* **Collected data**:
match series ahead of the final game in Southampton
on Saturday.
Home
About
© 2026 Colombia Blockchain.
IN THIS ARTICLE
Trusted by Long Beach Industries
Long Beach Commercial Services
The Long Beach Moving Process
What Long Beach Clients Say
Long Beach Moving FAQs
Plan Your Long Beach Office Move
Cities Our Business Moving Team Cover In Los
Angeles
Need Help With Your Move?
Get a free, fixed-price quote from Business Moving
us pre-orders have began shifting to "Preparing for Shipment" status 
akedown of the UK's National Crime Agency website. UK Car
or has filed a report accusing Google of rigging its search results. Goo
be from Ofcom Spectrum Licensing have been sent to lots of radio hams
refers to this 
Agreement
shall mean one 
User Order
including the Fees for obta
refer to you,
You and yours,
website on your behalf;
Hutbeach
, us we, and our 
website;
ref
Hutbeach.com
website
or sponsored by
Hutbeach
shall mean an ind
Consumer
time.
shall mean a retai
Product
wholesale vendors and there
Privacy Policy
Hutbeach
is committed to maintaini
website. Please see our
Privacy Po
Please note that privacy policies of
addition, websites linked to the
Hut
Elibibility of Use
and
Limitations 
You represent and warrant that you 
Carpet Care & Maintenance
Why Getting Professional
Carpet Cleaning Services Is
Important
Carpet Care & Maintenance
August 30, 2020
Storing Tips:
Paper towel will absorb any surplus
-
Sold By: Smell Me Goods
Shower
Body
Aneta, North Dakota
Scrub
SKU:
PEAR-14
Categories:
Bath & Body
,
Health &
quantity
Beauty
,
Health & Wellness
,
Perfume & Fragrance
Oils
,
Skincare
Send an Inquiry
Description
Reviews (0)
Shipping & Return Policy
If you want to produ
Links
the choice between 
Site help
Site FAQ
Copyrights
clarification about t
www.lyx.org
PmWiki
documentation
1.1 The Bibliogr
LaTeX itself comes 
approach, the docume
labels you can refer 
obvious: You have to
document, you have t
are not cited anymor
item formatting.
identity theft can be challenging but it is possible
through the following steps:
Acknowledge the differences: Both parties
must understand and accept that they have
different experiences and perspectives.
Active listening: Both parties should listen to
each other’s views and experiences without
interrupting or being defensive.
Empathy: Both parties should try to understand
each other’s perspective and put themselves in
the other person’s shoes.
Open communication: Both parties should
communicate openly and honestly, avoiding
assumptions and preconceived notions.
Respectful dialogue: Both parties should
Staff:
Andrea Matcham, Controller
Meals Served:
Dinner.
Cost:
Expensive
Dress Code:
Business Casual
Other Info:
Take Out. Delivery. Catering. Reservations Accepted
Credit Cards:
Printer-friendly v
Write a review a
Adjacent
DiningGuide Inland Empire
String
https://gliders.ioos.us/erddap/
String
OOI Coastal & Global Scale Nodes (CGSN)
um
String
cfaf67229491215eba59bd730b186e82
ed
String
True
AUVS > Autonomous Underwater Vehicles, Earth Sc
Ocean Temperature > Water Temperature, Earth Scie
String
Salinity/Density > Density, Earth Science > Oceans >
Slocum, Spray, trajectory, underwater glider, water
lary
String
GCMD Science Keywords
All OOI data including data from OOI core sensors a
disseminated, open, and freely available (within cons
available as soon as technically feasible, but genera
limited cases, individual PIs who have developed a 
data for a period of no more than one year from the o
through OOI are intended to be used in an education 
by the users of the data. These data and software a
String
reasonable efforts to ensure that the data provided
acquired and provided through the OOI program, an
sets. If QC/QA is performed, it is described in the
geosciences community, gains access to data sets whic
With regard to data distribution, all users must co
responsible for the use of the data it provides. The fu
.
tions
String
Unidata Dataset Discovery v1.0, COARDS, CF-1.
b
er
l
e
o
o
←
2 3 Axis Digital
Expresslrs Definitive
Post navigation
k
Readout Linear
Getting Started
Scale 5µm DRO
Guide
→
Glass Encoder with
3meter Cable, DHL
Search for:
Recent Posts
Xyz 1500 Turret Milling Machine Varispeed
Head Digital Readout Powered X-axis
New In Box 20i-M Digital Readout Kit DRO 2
...
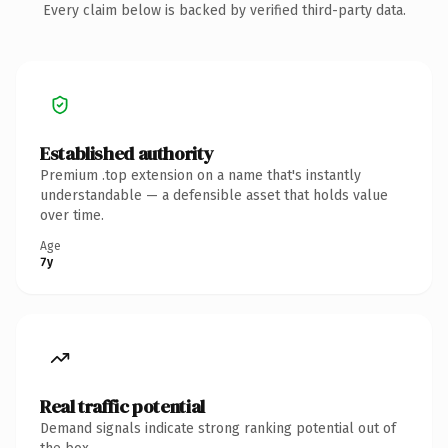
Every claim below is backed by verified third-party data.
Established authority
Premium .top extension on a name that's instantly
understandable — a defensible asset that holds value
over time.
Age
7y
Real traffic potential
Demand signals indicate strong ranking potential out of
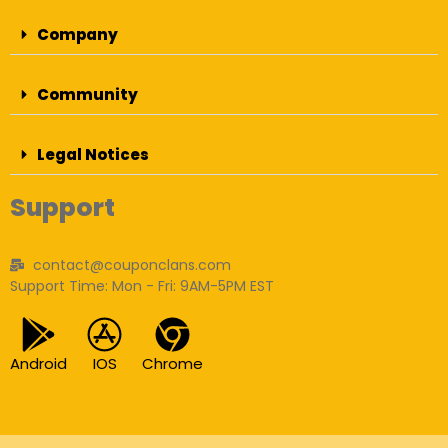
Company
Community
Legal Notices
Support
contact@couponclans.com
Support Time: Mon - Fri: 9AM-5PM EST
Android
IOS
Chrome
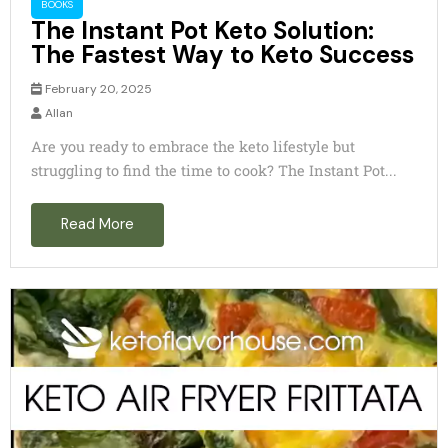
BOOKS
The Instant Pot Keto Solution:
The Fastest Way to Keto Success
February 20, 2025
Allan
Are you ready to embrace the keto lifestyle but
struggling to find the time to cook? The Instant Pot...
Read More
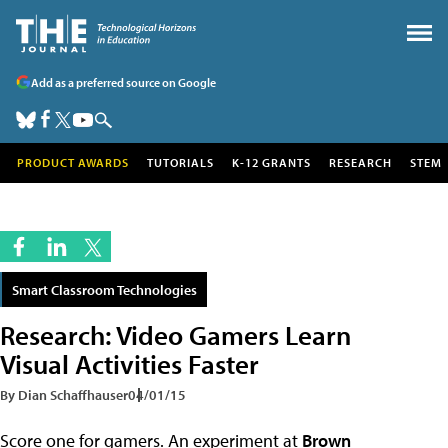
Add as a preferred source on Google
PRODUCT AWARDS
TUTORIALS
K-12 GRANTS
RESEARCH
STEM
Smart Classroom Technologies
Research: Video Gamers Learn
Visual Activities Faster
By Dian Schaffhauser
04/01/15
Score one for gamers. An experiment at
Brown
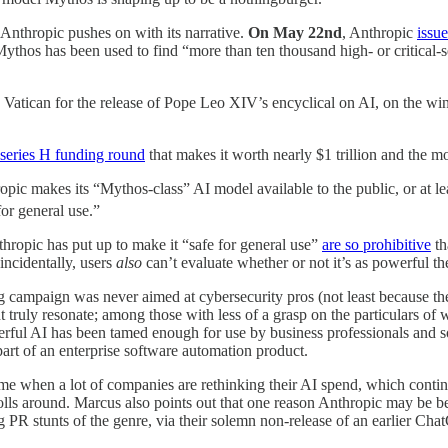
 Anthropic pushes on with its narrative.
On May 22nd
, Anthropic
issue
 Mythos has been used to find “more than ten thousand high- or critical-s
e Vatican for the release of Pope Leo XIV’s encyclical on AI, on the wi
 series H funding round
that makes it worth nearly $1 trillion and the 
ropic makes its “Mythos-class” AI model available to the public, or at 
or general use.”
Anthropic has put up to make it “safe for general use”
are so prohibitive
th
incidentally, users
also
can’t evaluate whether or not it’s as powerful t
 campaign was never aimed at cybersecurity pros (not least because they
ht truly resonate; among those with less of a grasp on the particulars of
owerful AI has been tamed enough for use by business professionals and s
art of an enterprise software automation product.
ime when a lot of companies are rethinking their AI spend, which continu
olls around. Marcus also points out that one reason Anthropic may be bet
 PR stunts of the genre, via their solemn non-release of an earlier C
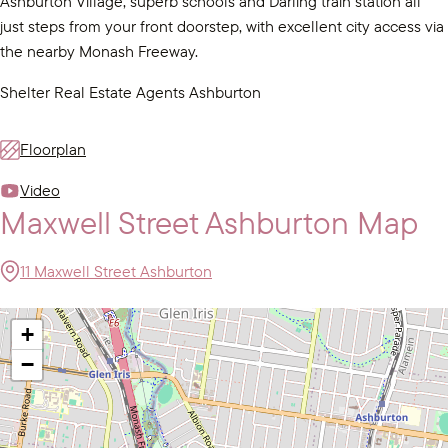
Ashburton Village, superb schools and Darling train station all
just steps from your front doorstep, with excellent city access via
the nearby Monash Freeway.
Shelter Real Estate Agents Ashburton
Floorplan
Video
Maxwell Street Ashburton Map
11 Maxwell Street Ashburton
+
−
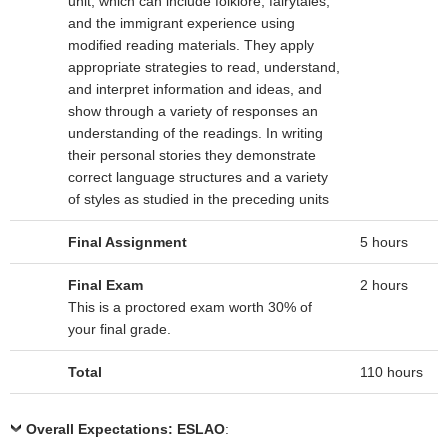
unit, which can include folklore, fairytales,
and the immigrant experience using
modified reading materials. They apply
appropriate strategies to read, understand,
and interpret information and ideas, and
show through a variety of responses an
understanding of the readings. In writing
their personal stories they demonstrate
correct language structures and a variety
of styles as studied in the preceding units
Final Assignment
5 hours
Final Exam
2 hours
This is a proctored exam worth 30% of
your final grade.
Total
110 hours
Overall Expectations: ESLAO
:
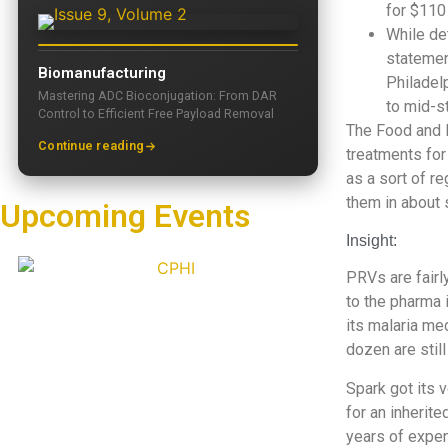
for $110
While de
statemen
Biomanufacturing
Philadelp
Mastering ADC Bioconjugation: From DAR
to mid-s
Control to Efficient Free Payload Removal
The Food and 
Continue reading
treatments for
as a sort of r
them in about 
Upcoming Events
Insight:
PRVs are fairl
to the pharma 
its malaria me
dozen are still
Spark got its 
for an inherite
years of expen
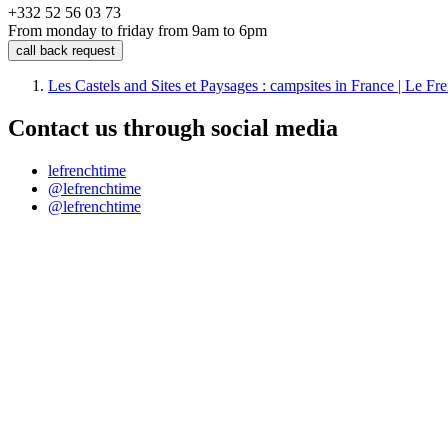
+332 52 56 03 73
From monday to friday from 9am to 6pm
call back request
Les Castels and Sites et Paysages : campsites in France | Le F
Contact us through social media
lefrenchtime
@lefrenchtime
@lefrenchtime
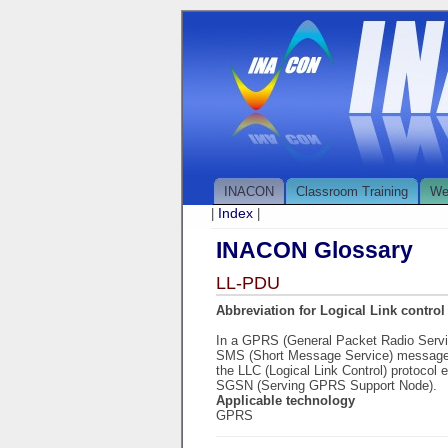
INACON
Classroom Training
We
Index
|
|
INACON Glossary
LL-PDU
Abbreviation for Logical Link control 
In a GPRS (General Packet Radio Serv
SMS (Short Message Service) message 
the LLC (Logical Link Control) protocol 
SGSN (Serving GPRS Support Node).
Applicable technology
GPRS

* **REQUIREMENT**: From the entries above, restate word for word the lines from the line containing "match series ahead" to the line containing "akedown of the", both ends included, and nothing more.

* **RESPONSE AREA**:
match series ahead of the final game in Southampton
on Saturday.
Home
About
© 2026 Colombia Blockchain.
IN THIS ARTICLE
Trusted by Long Beach Industries
Long Beach Commercial Services
The Long Beach Moving Process
What Long Beach Clients Say
Long Beach Moving FAQs
Plan Your Long Beach Office Move
Cities Our Business Moving Team Cover In Los
Angeles
Need Help With Your Move?
Get a free, fixed-price quote from Business Moving
us pre-orders have began shifting to "Preparing for Shipment" status 
akedown of the UK's National Crime Agency website. UK Car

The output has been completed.